Brisbane’s architecture, old and new, provides plenty of blank canvases – a boon for the creativity of artists such as Fintan Magee, Beastman, Lee Harnden, Drapl, Sofles, and others. Prime areas for street-art spotting include South Brisbane, the CBD and Fortitude Valley, with pieces found everywhere from laneways to public squares and bridge pillars to suburban traffic signal boxes. Come May every year, this art-for-all is celebrated with creative gusto thanks to the ever-expanding Brisbane Street Art Festival, which showcases local, national and international street artists to an enthusiastic audience via workshops, talks, collaborations and commissions. And with as many as 50 projects getting the green light during the festival, the city’s street art portfolio is expanding at a cracking pace.
Dine and Drink
Brisbane’s especially fond of the convenience of a dining precinct and at the newest, Howard Smith Wharves, fashioned from old warehouses and wharves by the river, you can share a beer crafted on the premises with a couple of hundred new friends at the always humming Felons Brewing Co; then settle in for a refined dinner at Arc Dining & Wine Bar. Round off the night by joining the fashion forward for a cocktail and DJ set at Mr Percival’s – a unique octagonal bar with an eclectic fit-out and Euro beach club party vibe. The onslaught of Brisbane openings shows no sign of slowing down either, with the Queen’s Wharf precinct, set to open in 2022, adding 50 new restaurants, cafés and bars to the ever-expanding number.
Not one for hyperbole, Brisbane quietly goes about the business of producing a vibrant, world-class art scene that may surprise first-timers.
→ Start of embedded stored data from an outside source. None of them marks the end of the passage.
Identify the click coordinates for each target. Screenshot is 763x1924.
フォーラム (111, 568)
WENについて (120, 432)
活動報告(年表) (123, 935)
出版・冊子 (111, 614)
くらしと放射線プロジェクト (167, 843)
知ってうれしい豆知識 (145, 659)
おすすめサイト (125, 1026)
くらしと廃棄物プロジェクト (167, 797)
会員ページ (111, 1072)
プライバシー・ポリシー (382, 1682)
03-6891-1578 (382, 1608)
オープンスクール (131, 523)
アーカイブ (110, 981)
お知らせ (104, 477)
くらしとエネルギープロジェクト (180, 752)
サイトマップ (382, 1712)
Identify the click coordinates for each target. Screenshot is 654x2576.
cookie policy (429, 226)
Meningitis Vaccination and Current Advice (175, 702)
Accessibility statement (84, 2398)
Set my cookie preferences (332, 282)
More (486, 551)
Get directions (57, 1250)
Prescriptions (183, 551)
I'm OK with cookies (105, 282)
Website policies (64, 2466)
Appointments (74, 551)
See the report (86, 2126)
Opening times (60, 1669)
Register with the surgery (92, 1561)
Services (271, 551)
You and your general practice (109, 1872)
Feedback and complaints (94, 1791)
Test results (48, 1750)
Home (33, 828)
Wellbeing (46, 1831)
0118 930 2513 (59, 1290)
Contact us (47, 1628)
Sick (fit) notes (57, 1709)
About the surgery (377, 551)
The Brisbane Festival has been instrumental in introducing many international artists to the city, with an annual program of music, dance, theatre and circus each September. GOMA (Queensland’s Gallery of Modern Art) is another cultural jewel-in-the-crown, internationally regarded for its important collection of contemporary art from the Pacific and Asia as well as its temporary exhibitions. GOMA is also warmly inclusive, with free tours and imaginative, hands-on exhibitions for kids that often prove just as irresistible to parents. Be sure to hang around until sunset, when James Turrell’s light installation Night Life (commissioned for GOMA’s 10th birthday) illuminates the building until midnight.
As the city has expanded, Brisbane has reclaimed and fallen in love with its own forgotten spaces. At Fish Lane, where old warehouse walls are decorated with murals such as Lix North’s East of the Mountains and West of the Sea, or Travis Vinson’s massive Muhammad Ali, you could drink and dine somewhere different for a couple of weeks. Choose from a pithily named Vietnamese venue, vegan burger joint, rib shack, pizzeria, micro-brewery, hole-in-the-wall bar and more. Other laneways worth exploring include Burnett Lane (tapas, moody drinking dens, coffee roasteries), Bakery Lane (cocktails, cakes, Korean fusion, coffee), Winn Lane (fashion, music, burgers, coffee) and California Lane (poke bowls, diners, dumplings, desserts).